We have very practical concerns about the change to IRPA. While we would generally commend the legislature for using precise language from the Criminal Code, there has been very little jurisprudence interpreting section 293. The last reported case from a prosecution would appear to have been almost 80 years ago.
The most detailed study of this section by our courts was in the reference before the B.C. Supreme Court in 2010-11. In numerous hearings spanning five months, it heard from two attorneys general, an amicus curiae, 11 intervenors, and many witnesses, and hundreds of reports on polygamy and polygynous relationships, and the history of the provisions was studied.
Chief Justice Bauman found that besides Bountiful, polygamy was quite rare in Canada. There were a number of different interpretations of polygamy presented to the trial judge. The whole thing is a 200-page decision, but if you start at paragraph 905, you will see a number of interpretations of the law put forward.
In paragraph 1025, the court addresses the Attorney General of Canada's interpretation. What the court says is:
This leads to my substantive concerns with the position of the AG Canada. One is in respect of his view that ...[item (i) of paragraph 293] (1)(a)...[of the Criminal Code] should be interpreted as referring to non-residents of Canada who marry their spouses in a foreign country in accordance with its laws and who then emigrate to Canada. I respectfully disagree....
The court found that section 293 didn't apply to the very circumstances to which this law was seeking to apply section 293, which is of serious concern to us, because the backgrounders appear to be based on the interpretation of the law that was rejected by Chief Justice Bauman.
The backgrounders say that the changes would mean that a polygamous permanent resident or foreign national who is or will be physically present in Canada with even one of their polygamous spouses would be considered to be practising polygamy in Canada. That's not what the court found.
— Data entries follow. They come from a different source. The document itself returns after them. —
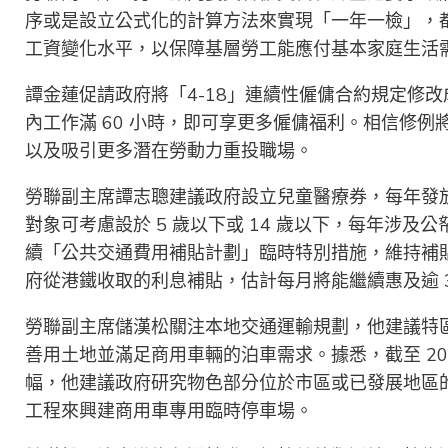
序或是設立公式化的計算方法來實現「一年一檢」，
工資變化水平，以保障基層勞工能應付基本家庭生活
譚金蓮促請政府將「4-18」連續性僱傭合約規定修改成
內工作滿 60 小時，即可享更多僱傭福利。相信修
以及吸引更多潛在勞動力重投職場。
勞聯副主席譚志聰建議政府設立兒童醫療券，每年發放的
對象可考慮設於 5 歲以下或 14 歲以下，每年涉及公
續「公共交通費用補貼計劃」臨時特別措施，維持補貼門檻
府從港鐵收取的利息補貼，估計每月將能繼續惠及逾 3
勞聯副主席儲漢松關注本地交通運輸規劃，他建議特
善用土地並滿足商用車輛的泊車需求。據悉，截至 2022
幅，他建議政府研究物色部分位於市區或已發展地區
工程來興建商用車專用臨時停車場。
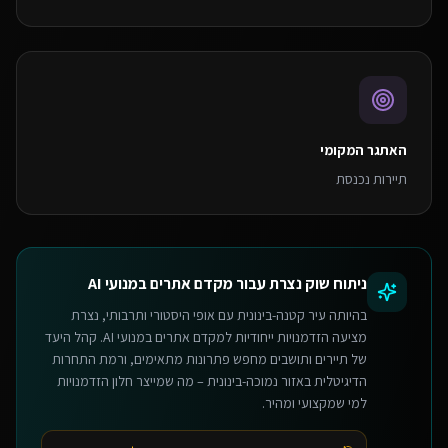
האתגר המקומי
תיירות נכנסת
ניתוח שוק
נצרת
עבור
מקדם אתרים במנועי AI
בהיותה עיר קטנה-בינונית עם אופי היסטורי ותרבותי, נצרת
מציעה הזדמנויות ייחודיות למקדם אתרים במנועי AI. קהל היעד
של תיירים ותושבים מחפש פתרונות מתאימים, ורמת התחרות
הדיגיטלית באזור נמוכה-בינונית – מה שמייצר חלון הזדמנויות
למי שמקצועי ומהיר.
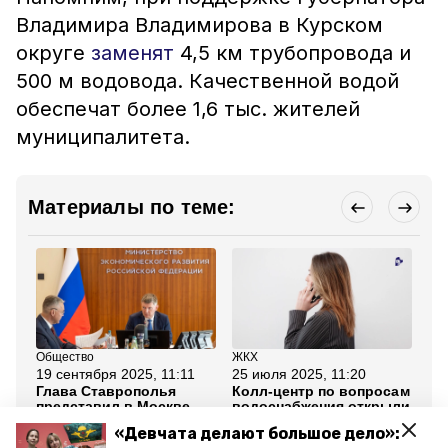
Владимира Владимирова в Курском
округе
заменят
4,5 км трубопровода и
500 м водовода. Качественной водой
обеспечат более 1,6 тыс. жителей
муниципалитета.
Материалы по теме:
Общество
ЖКХ
ЖК
19 сентября 2025, 11:11
25 июля 2025, 11:20
24
Глава Ставрополья
Колл-центр по вопросам
Гл
представил в Москве
водоснабжения открыли
по
проекты развития
на Ставрополье
эн
«Девчата делают большое дело»:
сферы водоснабжения
но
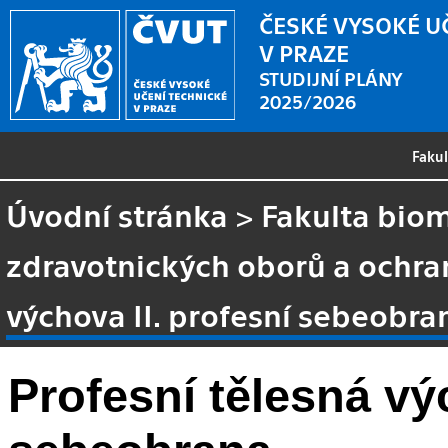
ČESKÉ VYSOKÉ U
V PRAZE
STUDIJNÍ PLÁNY
2025/2026
Faku
Úvodní stránka
>
Fakulta biom
zdravotnických oborů a ochra
výchova II. profesní sebeobra
Profesní tělesná vý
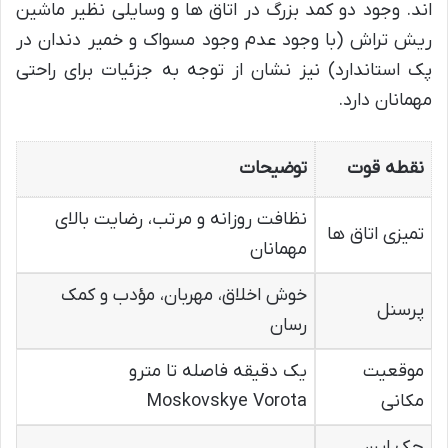
اند. وجود دو کمد بزرگ در اتاق ها و وسایلی نظیر ماشین
ریش تراش (با وجود عدم وجود مسواک و خمیر دندان در
پک استاندارد) نیز نشان از توجه به جزئیات برای راحتی
مهمانان دارد.
نقطه قوت
توضیحات
نظافت روزانه و مرتب، رضایت بالای
تمیزی اتاق ها
مهمانان
خوش اخلاق، مهربان، مؤدب و کمک
پرسنل
رسان
موقعیت
یک دقیقه فاصله تا مترو
مکانی
Moskovskye Vorota
چک این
This creates significant problems for us in advising our clients about the nature of this new inadmissibility.
What exactly does the government have in mind in terms of “practising polygamy”? It would appear not to be the interpretation of the Criminal Code given by the courts.
Individuals should be able to understand very clearly what conduct will place them at risk and the scope of that risk. Is the simple presence of two spouses on Canadian soil enough to be “practising polygamy”? Do they have to do something more? Do they need to speak to each other? Do they need to do anything polygamous?
It's unclear to us what “practising polygamy” is, because it's clearly not the clear definition that we have from the courts.
Finally, I would note that if this amendment is about protecting women in polygynous relationships, it is unclear how rendering such women inadmissible is of assistance to them or their children.
Thank you for your invitation. I would be happy to answer any questions you may have and to elaborate on my presentation.